Selain itu, ada juga problem pribadi dalam hal mental. Banyak remaja dan juga orang dewasa dari kalangan kaum muslimin yang memiliki mental yang lemah. Tanggung jawab, disiplin, daya juang, dan karakter yang nggak bagus. Ini juga problem, walau tidak semua tetapi banyak. Harus ada yang membantu mencarikan solusinya. Bersyukur saat ini banyak kaum muslimin yang memiliki ilmu dan mau membantu memberikan solusi. Bisa melalui tulisan, bisa melalui tayangan video, atau bisa juga secara lisan dalam membina dan membimbing mental kaum muslimin yang ‘dikalahkan’ tersebut agar mau bangkit menjadi lebih baik. Sebab, sejatinya, kaum muslimin itu bukan pecundang.

Sesama muslim berantem?

 Sobat gaulislam, sebenarnya dan semestinya emang malu. Sesama muslim kok berantem, kayak nggak ada lawan yang sesungguhnya aja. Namun, ini fakta yang terjadi saat ini. Umat Islam hari ini dibuat sibuk dengan urusan yang semestinya tak perlu dibahas. Malu aja sih, sesama muslim bertikai, hanya karena berbeda pilihan politik, atau berbeda ormas dan organisasi dakwah.

Apakah ini kenyataan seperti di dunia bisnis?
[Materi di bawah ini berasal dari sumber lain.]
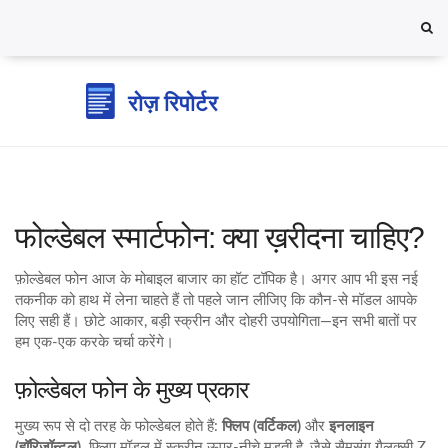
फोल्डेबल स्मार्टफोन: क्या ख़रीदना चाहिए?
फ़ोल्डेबल फोन आज के मोबाइल बाजार का हॉट टॉपिक है। अगर आप भी इस नई
तकनीक को हाथ में लेना चाहते हैं तो पहले जान लीजिए कि कौन‑से मॉडल आपके
लिए सही हैं। छोटे आकार, बड़ी स्क्रीन और दोहरी उपयोगिता—इन सभी बातों पर
हम एक‑एक करके चर्चा करेंगे।
फ़ोल्डेबल फोन के मुख्य प्रकार
मुख्य रूप से दो तरह के फोल्डेबल होते हैं:
फ्लिप (वर्टिकल)
और
इनलाइन
(हॉरिज़ॉन्टल)
. फ्लिप मॉडल में स्क्रीन ऊपर‑नीचे मुड़ती है, जैसे सैमसंग गैलक्सी Z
Sesama penjual yang nggak berpikir islami itu biasanya perang dingin bahkan saling jegal untuk mendapatkan pelanggan. Maka, kita saksikan tempo hari viral video pembongkaran papan nama ormas Islam di sebuah daerah yang konon kabarnya basis ormas Islam lainnya. Kan nggak lucu, kok bisa sesama muslim harus begitu sikapnya? Sementara ada juga ormas Islam yang malah baik banget sama agama lain (orang kafir) sampe rela jagain tempat ibadahnya.

Ini sudah terbalik. Mestinya sesama muslim itu bersaudara, saling menjaga saling mengasihi. Bukan malah memerangi. Kepada orang-orang kafir yang memusuhi Islam dan kaum muslimin, mestinya bersikap keras, bukan malah djadikan teman. Ini salah satu problem kedua, yakni sebagian masyarakat muslim bermasalah secara internal. Berantem sesama muslim untuk urusan yang tak perlu.

Padahal Allah Ta’ala sudah befirman (yang artinya), “Muhammad itu adalah utusan Allah dan orang-orang yang bersama dengan dia adalah keras terhadap orang-orang kafir, tetapi berkasih sayang sesama mereka. Kamu lihat mereka ruku’ dan sujud mencari karunia Allah dan keridhaan-Nya, tanda-tanda mereka tampak pada muka mereka dari bekas sujud.” (QS al-Fath [48]: 29)

Tentu saja, sebagai problem yang pertama, problem kedua ini juga harus diselesaikan. Dicarikan solusinya. Solusi apa yang bisa disodorkan? Kaum muslimin lainnya yang paham tentang agama wajib memberikan edukasi, sampaikan dakwah melalui lisan dan tulisan, termasuk tayangan video untuk mengajak kaum muslimin yang masih musuhan dengan saudaranya agar sadar diri. Alhamdulillah, ini sudah dilakukan dan cukup banyak kita saksikan hari ini. Hanya saja, memang butuh waktu dan proses. Semoga dimudahkan.

Tak bersatu melawan musuh

Problem ketiga adalah adanya gangguan dari pihak luar (eksternal) terhadap kaum muslimin. Ini ada dan harus diakui sebagai sebuah fakta. Kita evaluasi mengapa hal ini bisa terjadi. Bisa jadi karena faktor kelemahan kita, yang sudah disebutkan dalam dua problem sebelumnya. Bisa juga murni kekuatan yang ingin men-delete kaum muslimin dari peradaban saat ini. Sayangnya, kita tak bersatu melawan musuh tersebut. Inilah kondisi umat Islam hari ini. Meski sesama muslim satu ikatan, tetapi karena batasan imajiner bernama bangsa dan wilayah negara, akhirnya kita hanya bisa berteriak protes atau mengutuk perilaku zalim musuh-musuh Islam di negeri lain dimana kaum muslimin menjadi minoritas.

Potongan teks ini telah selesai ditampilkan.